I’ve had many relationships, both female and male, that caused me to feel insecure.  The situation seemed unsteady, or perhaps I didn’t fully understand their position.  My unease usually led to more problems.  People tend to like confidence in other people.  They don’t have a whole lot of sympathy for those of us who are worried all of the time, or who assume the worst.  The irony is, I dislike that quality.  I appreciate optimism and confidence in others.  Sometimes it just seems hard to practice what I preach.

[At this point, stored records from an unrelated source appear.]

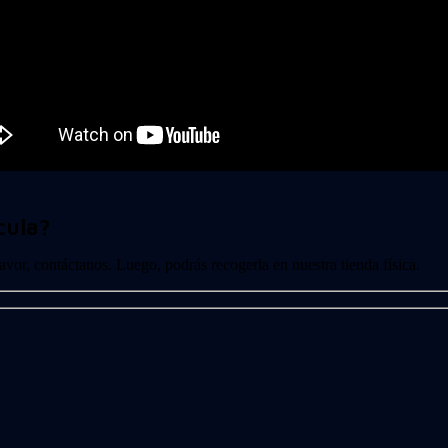
cula?
 favor, contáctanos. Luego, podrás recogerla en nuestra tienda física.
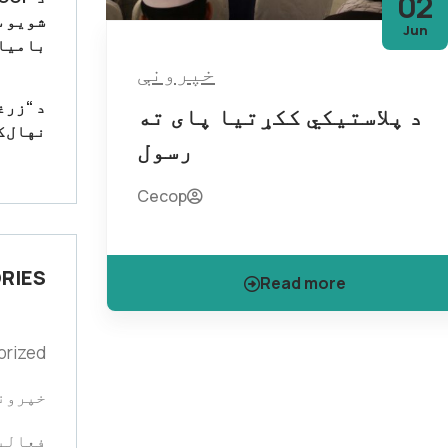
02
شویو س
Jun
بامیان
خپرونې
د “زرغ
د پلاستیکي ککړتیا پای ته
نهال‌ک
رسول
Cecop
RIES
Read more
orized
خپرون
فعالی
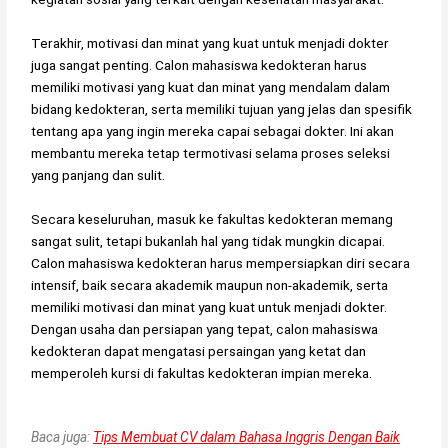
Terakhir, motivasi dan minat yang kuat untuk menjadi dokter
juga sangat penting. Calon mahasiswa kedokteran harus
memiliki motivasi yang kuat dan minat yang mendalam dalam
bidang kedokteran, serta memiliki tujuan yang jelas dan spesifik
tentang apa yang ingin mereka capai sebagai dokter. Ini akan
membantu mereka tetap termotivasi selama proses seleksi
yang panjang dan sulit.
Secara keseluruhan, masuk ke fakultas kedokteran memang
sangat sulit, tetapi bukanlah hal yang tidak mungkin dicapai.
Calon mahasiswa kedokteran harus mempersiapkan diri secara
intensif, baik secara akademik maupun non-akademik, serta
memiliki motivasi dan minat yang kuat untuk menjadi dokter.
Dengan usaha dan persiapan yang tepat, calon mahasiswa
kedokteran dapat mengatasi persaingan yang ketat dan
memperoleh kursi di fakultas kedokteran impian mereka.
Baca juga:
Tips Membuat CV dalam Bahasa Inggris Dengan Baik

Words can move people, can motivate people, can break people…but they can’t do anything without the power we give them.  I can write all day long, but if I’ve no ink in my pen, if I’ve no keys on my keyboard, it doesn’t mean a whole lot.  Sometimes we get caught up in words that mean nothing.  They sound good, sometimes great, but in retrospect we often realize that there was no weight there, no substance to the sound.  How many times have you said something you didn’t mean?  We do it all of the time.  But I’m beginning to see that the best way to be is to have conviction behind all of your words.  Otherwise, why even say them?

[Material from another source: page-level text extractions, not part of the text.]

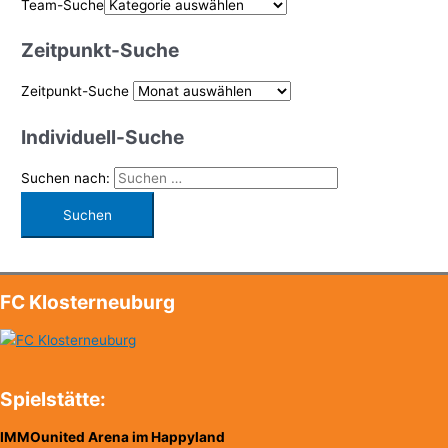
Team-Suche
Zeitpunkt-Suche
Zeitpunkt-Suche
Individuell-Suche
Suchen nach:
FC Klosterneuburg
Spielstätte:
IMMOunited Arena im Happyland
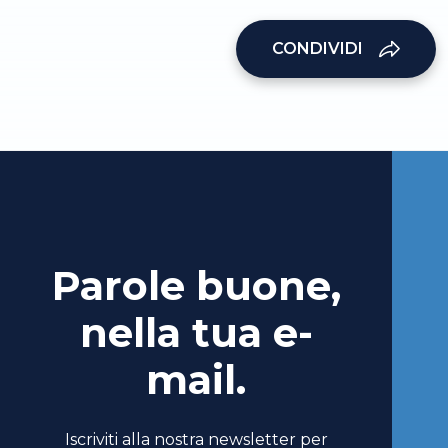
CONDIVIDI
Parole buone,
nella tua e-
mail.
Iscriviti alla nostra newsletter per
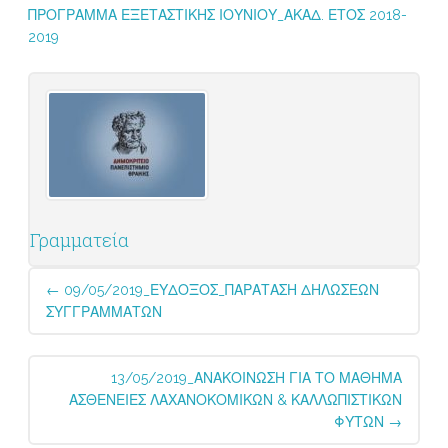
ΠΡΟΓΡΑΜΜΑ ΕΞΕΤΑΣΤΙΚΗΣ ΙΟΥΝΙΟΥ_ΑΚΑΔ. ΕΤΟΣ 2018-
2019
Γραμματεία
Post
←
09/05/2019_ΕΥΔΟΞΟΣ_ΠΑΡΑΤΑΣΗ ΔΗΛΩΣΕΩΝ
navigation
ΣΥΓΓΡΑΜΜΑΤΩΝ
13/05/2019_ΑΝΑΚΟΙΝΩΣΗ ΓΙΑ ΤΟ ΜΑΘΗΜΑ
ΑΣΘΕΝΕΙΕΣ ΛΑΧΑΝΟΚΟΜΙΚΩΝ & ΚΑΛΛΩΠΙΣΤΙΚΩΝ
ΦΥΤΩΝ
→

I have always been a person who thirsts for kindness and shows of affection.  You would think I’d never been held as a child.  (I was.)  I don’t understand where it comes from, I just know that it has caused me a lot of problems over the years.  People who have selfish motives can utter the sweetest phrase and I am swept away.  I believe them.  Why?  I guess because I want to.  I want to believe that all of the kind things said are intended and sincere.  The bad you can keep, but the good is something I cling to.  Sometimes it bothers me.  It makes me feel very needy.  Not an attractive quality.

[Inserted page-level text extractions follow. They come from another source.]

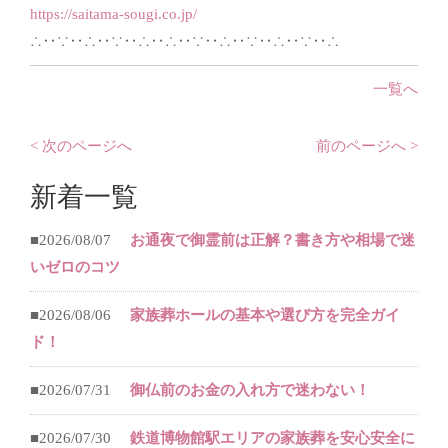
https://saitama-sougi.co.jp/
∴‥∵‥∴‥∵‥∴‥∴‥∵‥∴‥∵‥∴‥∵‥∴
一覧へ
< 次のページへ
前のページへ >
新着一覧
■2026/08/07
お通夜で御霊前は正解？書き方や相場で迷
いゼロのコツ
■2026/08/06
家族葬ホールの基本や選び方を完全ガイ
ド！
■2026/07/31
御仏前のお金の入れ方で迷わない！
■2026/07/30
鉄道博物館駅エリアの家族葬を安心安全に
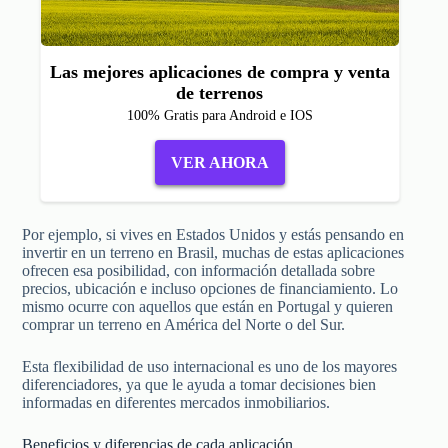
Las mejores aplicaciones de compra y venta
de terrenos
100% Gratis para Android e IOS
VER AHORA
Por ejemplo, si vives en Estados Unidos y estás pensando en
invertir en un terreno en Brasil, muchas de estas aplicaciones
ofrecen esa posibilidad, con información detallada sobre
precios, ubicación e incluso opciones de financiamiento. Lo
mismo ocurre con aquellos que están en Portugal y quieren
comprar un terreno en América del Norte o del Sur.
Esta flexibilidad de uso internacional es uno de los mayores
diferenciadores, ya que le ayuda a tomar decisiones bien
informadas en diferentes mercados inmobiliarios.
Beneficios y diferencias de cada aplicación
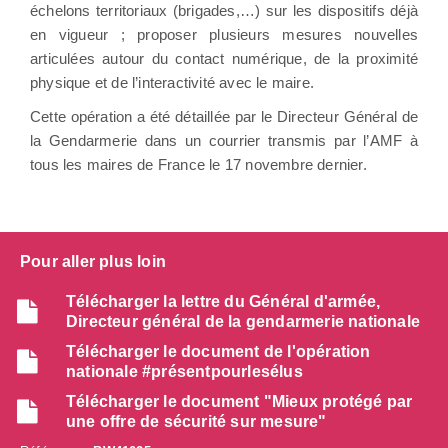
échelons territoriaux (brigades,…) sur les dispositifs déjà
en vigueur ; proposer plusieurs mesures nouvelles
articulées autour du contact numérique, de la proximité
physique et de l’interactivité avec le maire.
Cette opération a été détaillée par le Directeur Général de
la Gendarmerie dans un courrier transmis par l’AMF à
tous les maires de France le 17 novembre dernier.
Pour aller plus loin
Télécharger la lettre du Général d'armée,
Directeur général de la gendarmerie nationale
Télécharger le document de l'opération
nationale #présentpourlesélus
Télécharger le document "Mieux protégé par
une offre de sécurité sur mesure"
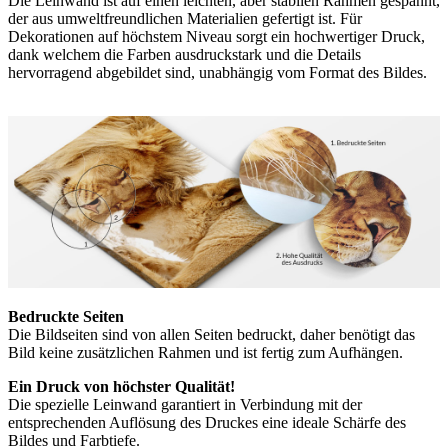
Die Leinwand ist auf einen leichten, aber stabilen Rahmen gespannt,
der aus umweltfreundlichen Materialien gefertigt ist. Für
Dekorationen auf höchstem Niveau sorgt ein hochwertiger Druck,
dank welchem die Farben ausdruckstark und die Details
hervorragend abgebildet sind, unabhängig vom Format des Bildes.
Bedruckte Seiten
Die Bildseiten sind von allen Seiten bedruckt, daher benötigt das
Bild keine zusätzlichen Rahmen und ist fertig zum Aufhängen.
Ein Druck von höchster Qualität!
Die spezielle Leinwand garantiert in Verbindung mit der
entsprechenden Auflösung des Druckes eine ideale Schärfe des
Bildes und Farbtiefe.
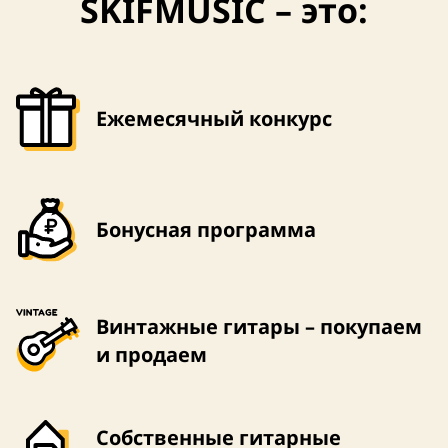
SKIFMUSIC – это:
Ежемесячный конкурс
Бонусная программа
Винтажные гитары – покупаем
и продаем
Собственные гитарные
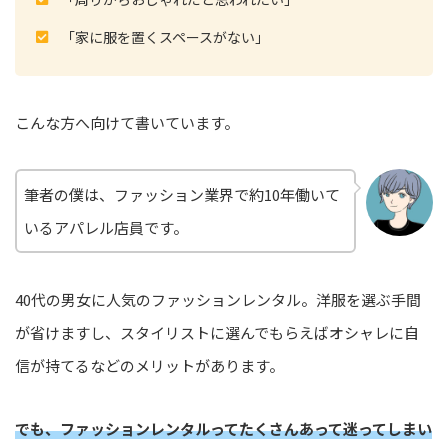
「家に服を置くスペースがない」
こんな方へ向けて書いています。
筆者の僕は、ファッション業界で約10年働いて
いるアパレル店員です。
40代の男女に人気のファッションレンタル。洋服を選ぶ手間
が省けますし、スタイリストに選んでもらえばオシャレに自
信が持てるなどのメリットがあります。
でも、ファッションレンタルってたくさんあって迷ってしまい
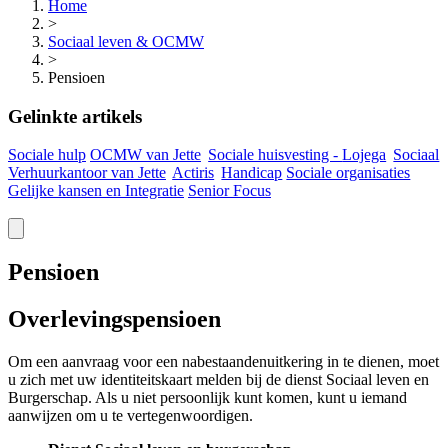
Home
>
Sociaal leven & OCMW
>
Pensioen
Gelinkte artikels
Sociale hulp
OCMW van
Jette
Sociale huisvesting -
Lojega
Sociaal
Verhuurkantoor van
Jette
Actiris
Handicap
Sociale organisaties
Gelijke kansen en Integratie
Senior Focus
Pensioen
Overlevingspensioen
Om een aanvraag voor een nabestaandenuitkering in te dienen, moet
u zich met uw identiteitskaart melden bij de dienst Sociaal leven en
Burgerschap. Als u niet persoonlijk kunt komen, kunt u iemand
aanwijzen om u te vertegenwoordigen.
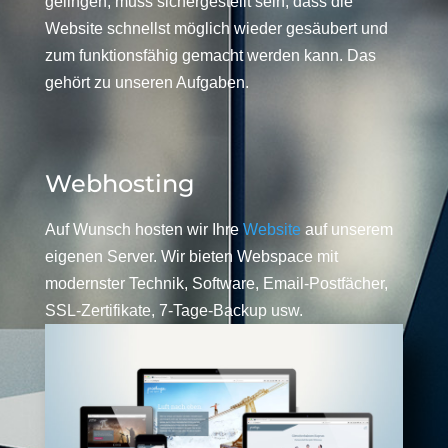
gelingen, muss sichergestellt sein, dass die
Website schnellst möglich wieder gesäubert und
zum funktionsfähig gemacht werden kann. Das
gehört zu unseren Aufgaben.
Webhosting
Auf Wunsch hosten wir Ihre
Website
auf unserem
eigenen Server. Wir bieten Webspace mit
modernster Technik, Software, Email-Postfächer,
SSL-Zertifikate, 7-Tage-Backup usw.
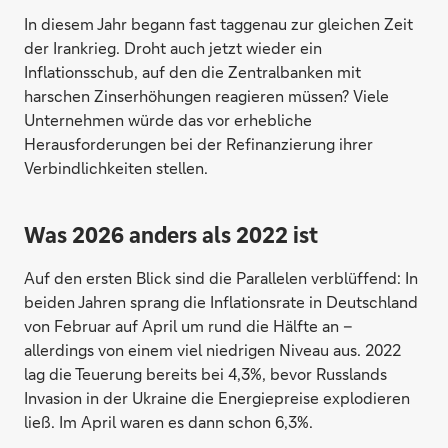
In diesem Jahr begann fast taggenau zur gleichen Zeit
der Irankrieg. Droht auch jetzt wieder ein
Inflationsschub, auf den die Zentralbanken mit
harschen Zinserhöhungen reagieren müssen? Viele
Unternehmen würde das vor erhebliche
Herausforderungen bei der Refinanzierung ihrer
Verbindlichkeiten stellen.
Was 2026 anders als 2022 ist
Auf den ersten Blick sind die Parallelen verblüffend: In
beiden Jahren sprang die Inflationsrate in Deutschland
von Februar auf April um rund die Hälfte an –
allerdings von einem viel niedrigen Niveau aus. 2022
lag die Teuerung bereits bei 4,3%, bevor Russlands
Invasion in der Ukraine die Energiepreise explodieren
ließ. Im April waren es dann schon 6,3%.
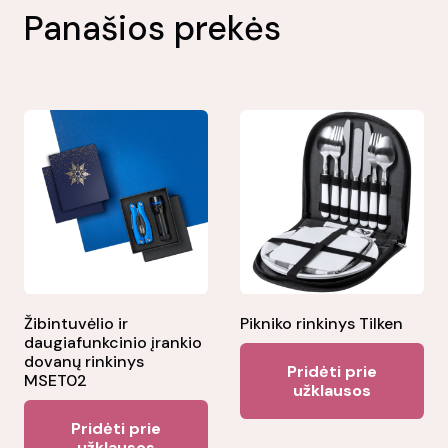
Panašios prekės
Žibintuvėlio ir
Pikniko rinkinys Tilken
daugiafunkcinio įrankio
dovanų rinkinys
Pridėti prie
MSET02
užklausos
Pridėti prie
užklausos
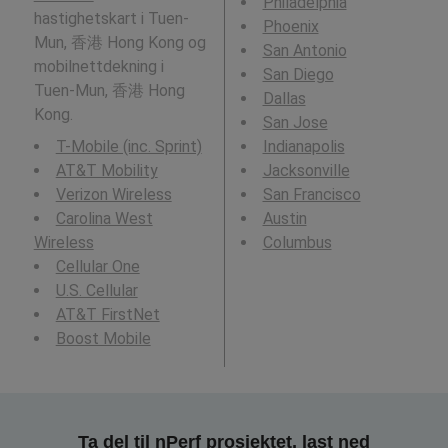
Philadelphia
hastighetskart i Tuen-
Phoenix
Mun, 香港 Hong Kong og
San Antonio
mobilnettdekning i
San Diego
Tuen-Mun, 香港 Hong
Dallas
Kong.
San Jose
T-Mobile (inc. Sprint)
Indianapolis
AT&T Mobility
Jacksonville
Verizon Wireless
San Francisco
Carolina West
Austin
Wireless
Columbus
Cellular One
U.S. Cellular
AT&T FirstNet
Boost Mobile
Ta del til nPerf prosjektet, last ned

I know a man whose wife adores him.  I mean the woman literally lives and breathes for him.  People often say things like that when trying to be dramatic, but in her case it’s the truth.  He has done things for her that no one else ever cared to, and he has helped her become a stronger, healthier, more vibrant person.  This is the kind of man you usually read about…you rarely meet him.  Despite his obvious love, she has quite often found herself feeling emotionally vulnerable and needy when it comes to compliments, shows of affection, of kindness.  Her husband leads a very busy life and quite often has a lot on his mind.  In those moments, when life is hectic and his mind is heavy, she worries that he doesn’t see her as he once did.  That his passion for her has worn away.  It’s not an easy subject to discuss, so she has sometimes behaved in ways that are contrary to her better nature.  The thing is, I know him better than she does.  He loves her completely and fully.  He does everything in his power to be everything he can be for her.  Sometimes it’s not easy for him.  He has his own burdens to bear, in great part for her.  I wish I could explain to her that if she just accepts on faith that someday soon he will feel like himself again, he will feel even better about things because of her understanding.  Her uncertainty is unfounded.

Who knows what makes us feel the way we do sometimes…emotions are strange things.  They can bring out unattractive qualities, selfish qualities.  They can bring out beauty and love and compassion.  I have to work on that myself.  I can’t ask anyone to do it for me.  I have to believe in the good I am shown, and know that great things are unfolding for my family and I.